Antioxidants may exert their protective effects via different mechanisms at different stages of the oxidation process. There are those that are able to inhibit the production of free radicals via their ability to chelate transition metal ions and those that are able to quench and stabilise free radicals [229, 230]. Additionally, they are further subdivided into categories according to their functions [230]. Such classification of the newly isolated antioxidant compounds from African medicinal plant extracts is warranted to better understand their antioxidant properties.
It should be noted that the antioxidant activity of the extracts and compounds listed in this review was mostly determined using either single assays or in vitro analysis. It is therefore possible that some of these extracts and compounds may not show antioxidant activity when alternative testing methods are used. Furthermore, although in vivo studies are encouraged, most studies cited used in vitro assays. As antioxidant activity in vitro does not necessarily translate to activity in vivo, due to pharmacokinetic and pharmacodynamic processes that occurs in vivo, it is possible that samples may not be active when tested in animals. Activity of such samples should therefore be confirmed using animal models.

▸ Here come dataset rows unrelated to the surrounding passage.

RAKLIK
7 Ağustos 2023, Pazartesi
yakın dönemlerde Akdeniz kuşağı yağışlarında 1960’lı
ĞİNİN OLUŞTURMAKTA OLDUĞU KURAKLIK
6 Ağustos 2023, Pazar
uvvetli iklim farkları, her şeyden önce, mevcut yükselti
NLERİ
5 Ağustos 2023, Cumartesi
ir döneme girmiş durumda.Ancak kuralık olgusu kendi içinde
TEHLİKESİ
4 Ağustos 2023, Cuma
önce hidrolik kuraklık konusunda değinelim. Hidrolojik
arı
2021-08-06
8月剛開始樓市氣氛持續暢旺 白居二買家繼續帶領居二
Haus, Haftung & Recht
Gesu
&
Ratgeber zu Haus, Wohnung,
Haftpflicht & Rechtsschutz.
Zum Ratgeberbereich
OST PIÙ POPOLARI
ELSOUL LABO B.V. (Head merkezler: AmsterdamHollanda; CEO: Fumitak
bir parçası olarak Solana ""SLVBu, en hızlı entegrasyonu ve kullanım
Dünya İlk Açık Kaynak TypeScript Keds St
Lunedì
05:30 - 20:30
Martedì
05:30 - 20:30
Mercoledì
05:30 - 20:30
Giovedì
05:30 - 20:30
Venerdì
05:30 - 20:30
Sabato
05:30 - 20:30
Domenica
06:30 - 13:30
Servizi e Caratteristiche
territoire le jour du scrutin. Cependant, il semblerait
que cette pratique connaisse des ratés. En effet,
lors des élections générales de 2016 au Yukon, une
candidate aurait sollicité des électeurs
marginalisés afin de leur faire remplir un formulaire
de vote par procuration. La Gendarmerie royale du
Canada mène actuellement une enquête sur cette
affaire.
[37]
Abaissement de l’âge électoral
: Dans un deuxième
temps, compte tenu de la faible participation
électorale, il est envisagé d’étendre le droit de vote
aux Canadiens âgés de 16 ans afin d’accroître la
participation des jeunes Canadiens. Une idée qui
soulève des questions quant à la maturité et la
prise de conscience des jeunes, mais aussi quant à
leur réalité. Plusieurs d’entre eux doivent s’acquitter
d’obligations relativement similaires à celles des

Additionally, attempts should be made to identify the compounds responsible for the proven antioxidant properties where not yet done, and in cases where they have been isolated, their wound healing properties should be investigated. If the activity of the compounds and plants identified in this review is confirmed in vivo, they could serve as viable sources for the treatment of wounds in future.
Conflicts of Interest
The authors declare that they have no conflicts of interest.